How hard is it to declare a climate emergency?

Just how difficult is it to declare a climate emergency? What does it mean? And if you don’t, is having a strategy to address carbon emissions good enough? Do you have to declare one to be effective?

The first local authority to declare one was in Australia at the back of 2016 and now 1,400 authorities in 28 countries have done so. This includes the United Kingdom as a whole last year. It was one of Theresa May’s last acts as Prime Minister.

Yesterday, a beer company called Brewdog appeared on TV news. It announced it was setting new standards for the brewing industry by declaring that carbon neutrality is no longer enough. The company was going carbon negative (this includes its supply chains). 

Last night, The Day the Earth Stood Still was on television again. By the end of the film, Keanu Reeves, playing an alien, understood what he had discussed with John Cleese (a professor): at the precipice we change. Mankind, in that film, had been slow to understand that its actions were damaging the planet.

Meanwhile, our nearest and dearest at Reigate and Banstead Borough Council were happily confirming that the authority didn’t need to declare an actual climate emergency.

Nearly 70% of UK local councils have declared one  and some listings say that Reigate and Banstead have actually done so.

While Guildford, Woking, Elmbridge and Mole Valley have set target dates of becoming carbon neutral by 2030, Surrey County Council rejected that target and went for 2050.

In Reigate and Banstead’s case, an overview and scrutiny committee meeting discussed whether a motion put forward last year, asking for a Climate Emergency to be declared, had been properly addressed. This was done by “calling in” the environment sustainability executive decision (an environmental plan) made at the end of July. 

While July’s meeting recognised the urgency of action to address climate issues, it stopped short of actually declaring a climate emergency.

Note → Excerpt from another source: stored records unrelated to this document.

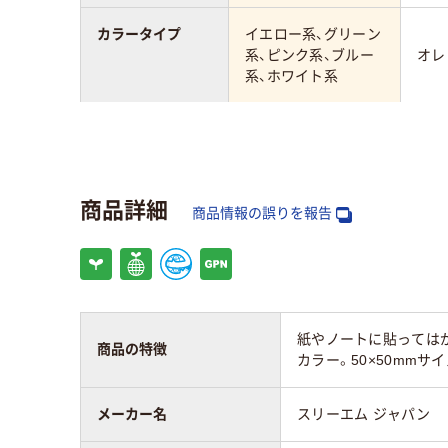
カラータイプ
イエロー系、グリーン
系、ピンク系、ブルー
オレ
系、ホワイト系
カラーグループ
マルチカラー／多色
マル
セット
セッ
商品詳細
カラーシリーズ
パステルカラー
ビビ
商品情報の誤りを報告
サイズ
50×50mm
50×
粘着力
通常粘着
強粘
紙やノートに貼っては
商品の特徴
カラー。50×50mm
種類
スタンダード
スタ
メーカー名
スリーエム ジャパン
アスクル商品環境
120
55
スコア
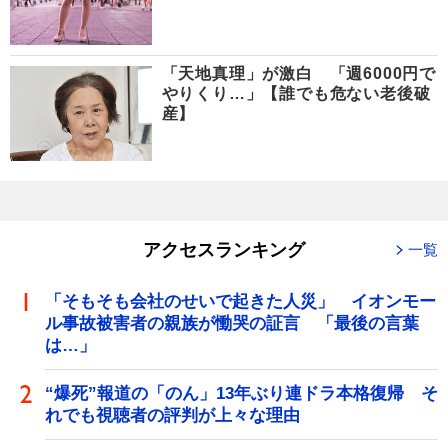
「天地真理」が激白 「週6000円で
やりくり…」【誰でも危ない老後破
産】
アクセスランキング
一覧
「そもそも会社のせいで起きた人災」 イオンモー
ル事故被害者の親族が慟哭の証言 「最後の言葉
は…」
“爆死”報道の「のん」13年ぶり連ドラ本格復帰 そ
れでも視聴者の評判が上々な理由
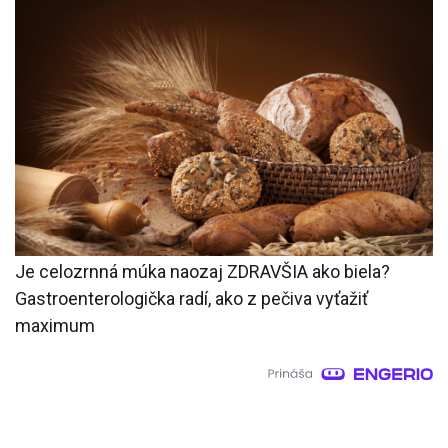
Je celozrnná múka naozaj ZDRAVŠIA ako biela?
Gastroenterologička radí, ako z pečiva vyťažiť
maximum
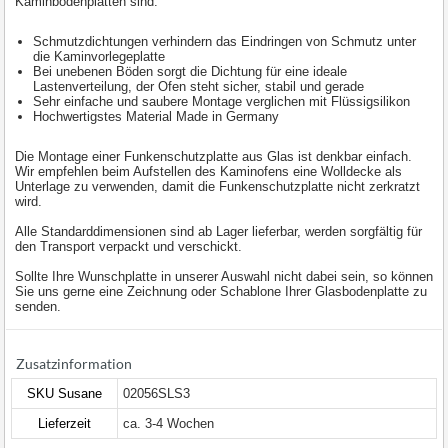
Kaminbodenplatten sind:
Schmutzdichtungen verhindern das Eindringen von Schmutz unter
die Kaminvorlegeplatte
Bei unebenen Böden sorgt die Dichtung für eine ideale
Lastenverteilung, der Ofen steht sicher, stabil und gerade
Sehr einfache und saubere Montage verglichen mit Flüssigsilikon
Hochwertigstes Material Made in Germany
Die Montage einer Funkenschutzplatte aus Glas ist denkbar einfach.
Wir empfehlen beim Aufstellen des Kaminofens eine Wolldecke als
Unterlage zu verwenden, damit die Funkenschutzplatte nicht zerkratzt
wird.
Alle Standarddimensionen sind ab Lager lieferbar, werden sorgfältig für
den Transport verpackt und verschickt.
Sollte Ihre Wunschplatte in unserer Auswahl nicht dabei sein, so können
Sie uns gerne eine Zeichnung oder Schablone Ihrer Glasbodenplatte zu
senden.
Zusatzinformation
SKU Susane
02056SLS3
Lieferzeit
ca. 3-4 Wochen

Discussion in the overview and scrutiny committee confirmed that the long list of actions set out in the plan  did not have targets such as 2030 or 2050 for cutting or reducing emissions, but would just be reviewed annually.  

One councillor even suggested that the council did not need to declare an actual climate emergency yet, because we – society – were not in one. 

The earth has lost 28 trillion tonnes of ice in the past 30 years. There could be more plastic in the sea than fish by 2050. Weather systems are becoming more extreme and, in Brazil, the government is allowing great swathes of the Amazon – the planet’s very lunges which absorb carbon – to be ripped out. Earth Overshoot Day – the date humanity has exhausted nature’s budget for the YEAR – was August 22. In other words, last week. The committee member had clearly missed this landmark. In fact, all those pointers, because none of it added up sufficiently to meet the term emergency, in his definition.

Surely that’s like saying ‘we’ll let the runaway train carry on, knowing that it will cause untold disaster 10 miles down the line. We’ll only worry about how we’ll stop it and call it an emergency when it gets there!’ Well, even in the film Unstoppable, starring Denzil Washington, they considered just such a scenario an emergency.

We need to address the problems as laid out in the Paris Agreement of 2016 now. Not when temperatures have risen to predicted levels. We need to recognise that our actions today impact the future, as much as society’s actions in the past are making more parts of the earth uninhabitable while we dither. It is as much about taking action as declaring the state of the affairs. 

Another councillor suggested that declaring a climate emergency was nothing more than virtue signalling: 70% of the UK’s councils are merely, then, virtue signalling. I hope he has taken the “virtual signalling” (via social media) to the Green House Think Tank seminar on September 25. The title sounds educational enough: “How does the economy need to change to meet Zero Carbon goals?” For some, it sounds like it might be formative.

Reigate and Banstead officials have worked up a plan. Not yet tested by public opinion, because residents have not been consulted on it yet. A sustainability officer position was advertised recently.

The council’s plan is still embryonic, then. A work in progress. It can be tweaked, improved, enhanced, challenged, monitored. 

Overall, the council’s corporate plan from 2020 to 2025 includes reducing the council’s own environmental impact. Its sustainability plan and strategy can be viewed on its website.  

These are declarations that action can, will, or should be taken. Sustainability – climate change – has taken a long time to rise up the political agenda. It has done so via public opinion and priority. But it still doesn’t sit, as it must, at the heart of every political decision. In procurement, the supply chain, as the default. Hence calls for Green New Deals.

Some might argue that actions speak louder than words – the declaration of an emergency isn’t needed. It would be no good declaring something and then not having a plan (although some national politicians have made a career out of that). 

Anyone choosing to read Reigate and Banstead’s documents can challenge their councillors – or the executive leaders/committee – about the details. 

They might also be inclined to ask: What’s so hard about declaring a climate emergency?